A Polícia Federal resolveu o impasse envolvendo Eduardo Bolsonaro, determinando que ele retorne imediatamente à instituição para exercer o cargo efetivo em sua lotação de origem. O documento, publicado no Diário Oficial da União, é um ato assinado pelo diretor substituto de Gestão de Pessoas, Licínio Nunes de Moraes Netto.
A apresentação de Eduardo Bolsonaro é considerada exclusivamente declaratória e de regularização da situação funcional, advertindo que a ausência injustificada pode resultar em providências administrativas e disciplinares cabíveis. O policial federal, lotado na Superintendência do Rio de Janeiro, estava afastado por ter sido eleito deputado federal, mas teve o mandato cassado pela Câmara no dia 18 de dezembro passado, por excesso de faltas.
Eduardo Bolsonaro encontra-se nos Estados Unidos desde março do ano passado, quando se licenciou por quatro meses da Câmara Federal. Com a expiração do benefício, as faltas do policial à Casa passaram a ser contabilizadas. De acordo com o artigo 94 da lei 8.112, de 11 de novembro de 1990, que dispõe sobre o regime jurídico dos servidores públicos civis da União, das autarquias e das fundações públicas federais, com o fim de seu mandato legislativo, Eduardo Bolsonaro deve reassumir suas funções de origem.

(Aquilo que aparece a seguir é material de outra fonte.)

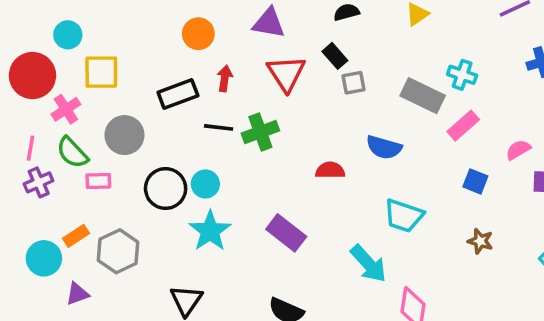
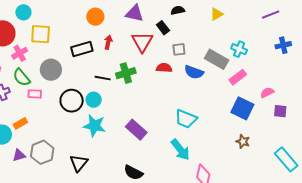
black rectangle: (335, 56) -> (163, 28), moved
black line: (219, 127) -> (103, 78), moved
blue semicircle: (384, 147) -> (194, 72), moved
red semicircle: (330, 170) -> (164, 68), moved
blue square: (475, 181) -> (242, 108), size x1.6
cyan trapezoid: (404, 216) -> (186, 119), moved
cyan star: (210, 231) -> (94, 126), turned -30
gray hexagon: (118, 251) -> (42, 152), moved

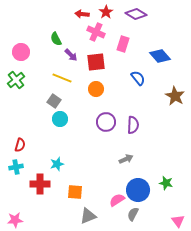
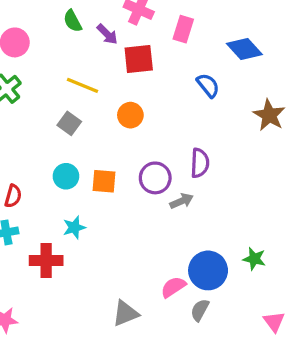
purple arrow: (71, 55) -> (107, 34), moved
orange circle: (96, 89) -> (130, 115), moved
cyan circle: (60, 119) -> (66, 176), moved
purple circle: (106, 122) -> (155, 178), moved
gray arrow: (126, 159) -> (182, 201), moved
orange square: (75, 192) -> (104, 181), moved

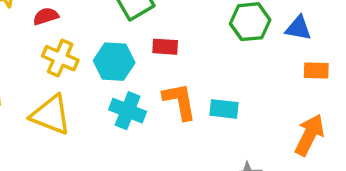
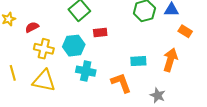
orange rectangle: (316, 70) -> (185, 31), turned 40
orange L-shape: (180, 101) -> (121, 83), moved
orange arrow: (309, 135) -> (170, 60), moved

A situação de Eduardo Bolsonaro é um reflexo da complexidade das relações entre a vida pública e a vida profissional dos servidores públicos. A decisão da Polícia Federal reitera a importância da regularização da situação funcional e da adoção de providências administrativas e disciplinares quando necessário. A defesa de Eduardo Bolsonaro ainda não se manifestou sobre a decisão da Polícia Federal.